Project title: A Groundbreaking Research Project aiming to Improve Cancer Diagnosis, Treatment, and Survival in Taiwan by National Cheng Kung University Hospital Program title: Improving survivals and quality of life of lung cancer patients via development of salivary diagnostics, anti-IL-6 nanodrugs and cost-effectiveness analyses in Taiwan
The Role of Exosome in Mediating Tumor Angiogenesis and Sensitivity to Targeted Therapy in NSCLC
Wei-Lun Huang 1, Chien-Chung Lin, Wu-Chou Su
Department of Internal Medicine, National Cheng Kung University Hospital, College of Medicine, National Cheng Kung University, Tainan, Taiwan.

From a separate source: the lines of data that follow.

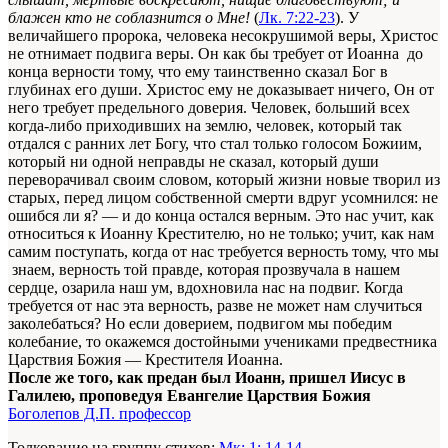
блажен кто не соблазнится о Мне!
(
Лк. 7:22-23
). У
величайшего пророка, человека несокрушимой веры, Христос
не отнимает подвига веры. Он как бы требует от Иоанна до
конца верности тому, что ему таинственно сказал Бог в
глубинах его души. Христос ему не доказывает ничего, Он от
него требует предельного доверия. Человек, больший всех
когда-либо приходивших на землю, человек, который так
отдался с ранних лет Богу, что стал только голосом Божиим,
который ни одной неправды не сказал, который души
переворачивал своим словом, который жизни новые творил из
старых, перед лицом собственной смерти вдруг усомнился: не
ошибся ли я? — и до конца остался верным. Это нас учит, как
относиться к Иоанну Крестителю, но не только; учит, как нам
самим поступать, когда от нас требуется верность тому, что мы
знаем, верность той правде, которая прозвучала в нашем
сердце, озарила наш ум, вдохновила нас на подвиг. Когда
требуется от нас эта верность, разве не может нам случиться
заколебаться? Но если доверием, подвигом мы победим
колебание, то окажемся достойными учениками предвестника
Царствия Божия — Крестителя Иоанна.
После же того, как предан был Иоанн, пришел Иисус в
Галилею, проповедуя Евангелие Царствия Божия
Боголепов Д.П. профессор
Толкование на группу стихов:
Мк: 1: 14-14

Current research suggests that tumor-related extracellular vesicles play a significant role in paracrine signaling pathways, thus potentially influencing cancer progression via multiple mechanisms. EVs have also emerged as an important role in angiogenesis and cardiovascular homeostasis. And transferring EV’s in the local tumour microenvironment contribute tumor progression and chemotherapy resistance. In our previous study, we successfully detected EGFR mutation DNA from saliva using Electric field–induced release and measurement (EFIRM) platform and we also demonstrated that most of the fragmented DNAs in saliva come from exosome. We hypothesized that tumor derived EV play a significant role in paracrine signaling pathways contributing the formation of malignant pleural effusion and drug sensitivity to EGFR-TKI in heterogeneous NSCLC. Our previous study highlighted that IL6-Stat3-VEGF pathway contributed progression of lung adenocarcinoma and formation of malignant pleural effusion. In current study, we found IL-6 and VEGF were enriched in exosomes derived from lung cancer cell and malignant pleural effusion. We further verified that cancer derived exosomes contribute to the formation of MPE by modulating vascular permeability using miles assay. We further extended the study to investigate the role of exosome in mediating EGFR-TKI sensitivity of lung cancer cell. We first verified PC9-derived EV could be uptake by EGFR wild type cell and EGFR mutant DNA and protein can be detected in recipient cell. We also found PC9-derived EV enhance sensitivity of gefitinib in EGFR wild type cell. And when we co-cultured EGFR wild type cell with PC9 cell, the sensitivity of gefitinib in EGFR wild type cell increase. However, when we added inhibitor of exosome secretion in co-culture system, the sensitivity was reversed. Our data showed cancer cell may induce angiogenesis via transferring the cytokine and growth factor in EV and we also found exosome from EGFR mutant cell can sensitize EGFR wild type cell which implied the diverse sensitivity in heterogeneous NSCLC. In the future, we will further identify the content of EV including miRNA, RNA, and protein which may contribute EGFR-TKI sensitivity. We plan to identify the potential biomarker in blood that can be used to predict response to EGFR-TKI. And we also plan to find the target that can be used to overcome EGFR-TKI sensitivity in heterogeneous NSCLC.